Ieri sera, in prima serata su Canale 5, è stato trasmesso il film “The Danish Girl“, il film che riprende la vita di Lili Elbe, il primo uomo nella storia a “trasformarsi” in donna sottoponendosi all’intervento chirurgico.

Einar Mogens Andreas Wegener – questo il vero nome dell’uomo che ha deciso di diventare in seguito Lili Elbe – è considerato il primo personaggio transgender.

Il film è ambientato a Copenhagen, nei primi anni 20. Il pittore Einer Wegener viene convinto dalla moglie Gerda Wauda, anch’ella artista, a posare per lei in abiti femminili. Il dipinto raggiunge grande popolarità, così che Einar inizia a mantenere in modo permanente un’apparenza femminile, mutando il suo nome in Lili Elbe.
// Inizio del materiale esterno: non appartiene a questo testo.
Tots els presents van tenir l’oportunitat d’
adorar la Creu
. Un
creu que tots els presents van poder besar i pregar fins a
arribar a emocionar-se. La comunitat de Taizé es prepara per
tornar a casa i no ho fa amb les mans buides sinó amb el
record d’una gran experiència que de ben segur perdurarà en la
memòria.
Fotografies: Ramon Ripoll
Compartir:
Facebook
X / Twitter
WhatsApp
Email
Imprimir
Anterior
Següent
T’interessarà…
Spinto da ideali femministi e supportato dalla moglie, Elbe si avvierà alla trasformazione in donna, divenendo appunto il primo transgender della storia.
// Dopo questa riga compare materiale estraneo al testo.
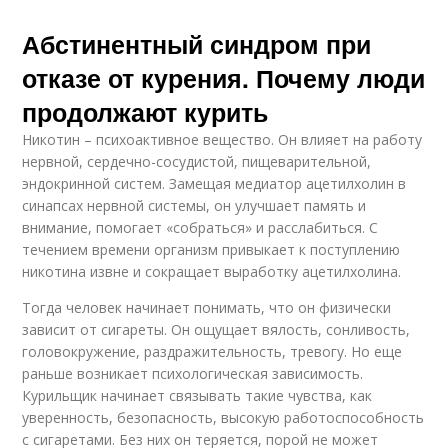
Абстинентный синдром при
отказе от курения. Почему люди
продолжают курить
Никотин – психоактивное вещество. Он влияет на работу
нервной, сердечно-сосудистой, пищеварительной,
эндокринной систем. Замещая медиатор ацетилхолин в
синапсах нервной системы, он улучшает память и
внимание, помогает «собраться» и расслабиться. С
течением времени организм привыкает к поступлению
никотина извне и сокращает выработку ацетилхолина.
Тогда человек начинает понимать, что он физически
зависит от сигареты. Он ощущает вялость, сонливость,
головокружение, раздражительность, тревогу. Но еще
раньше возникает психологическая зависимость.
Курильщик начинает связывать такие чувства, как
уверенность, безопасность, высокую работоспособность
с сигаретами. Без них он теряется, порой не может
Questa pessima vicenda non solo la si è voluta raccontare e implicitamente elogiare facendone una pellicola a firma di Tom Hooper, ma ad un solo anno dall’uscita nelle sale cinematografiche viene già riproposto in televisione, perlopiù in prima serata.
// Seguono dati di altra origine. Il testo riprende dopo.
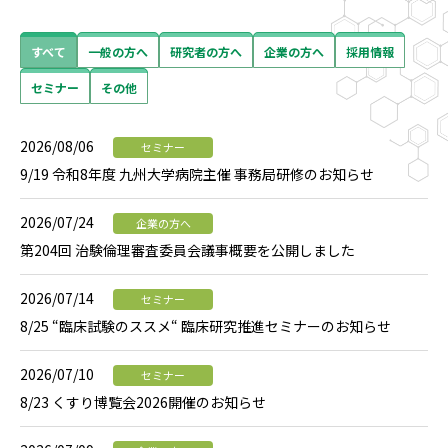
すべて
一般の方へ
研究者の方へ
企業の方へ
採用情報
セミナー
その他
2026/08/06
セミナー
9/19 令和8年度 九州大学病院主催 事務局研修のお知らせ
2026/07/24
企業の方へ
第204回 治験倫理審査委員会議事概要を公開しました
2026/07/14
セミナー
8/25 “臨床試験のススメ“ 臨床研究推進セミナーのお知らせ
2026/07/10
セミナー
8/23 くすり博覧会2026開催のお知らせ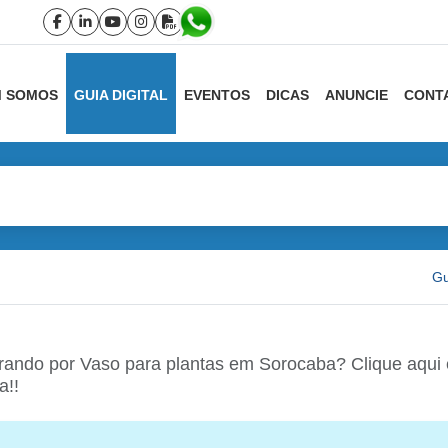
 SOMOS
GUIA DIGITAL
EVENTOS
DICAS
ANUNCIE
CONT
Gu
rando por Vaso para plantas em Sorocaba? Clique aqui e
a!!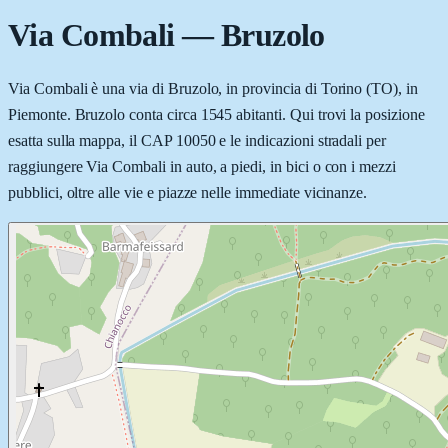
Via Combali
—
Bruzolo
Via Combali è una via di Bruzolo, in provincia di Torino (TO), in
Piemonte. Bruzolo conta circa 1545 abitanti. Qui trovi la posizione
esatta sulla mappa, il CAP 10050 e le indicazioni stradali per
raggiungere Via Combali in auto, a piedi, in bici o con i mezzi
pubblici, oltre alle vie e piazze nelle immediate vicinanze.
Qualcuno potrebbe obiettare che la visione era consigliata ad un solo pubblico adulto, ma prima di tutto va precisato che se lo era non è per la vicenda del transessuale in sé, quanto piuttosto per le tante scene di nudo e di sesso sfrenato.

Tuttavia, come ben sappiamo, risulta praticamente impossibile controllare i bambini davanti alla televisione, e con questi film in un frammento di secondo vediamo il personaggio uomo trasformarsi in un personaggio don a, tutto sotto gli occhi dei tanti bambini increduli, che alla sera sono in balia dei compulsiva cambi di canale – loro o dei genitori stessi.

La sfacciatezza non ha limiti e le conseguenze le pagano con maggiore peso le creature ancora ( per poco ) innocenti.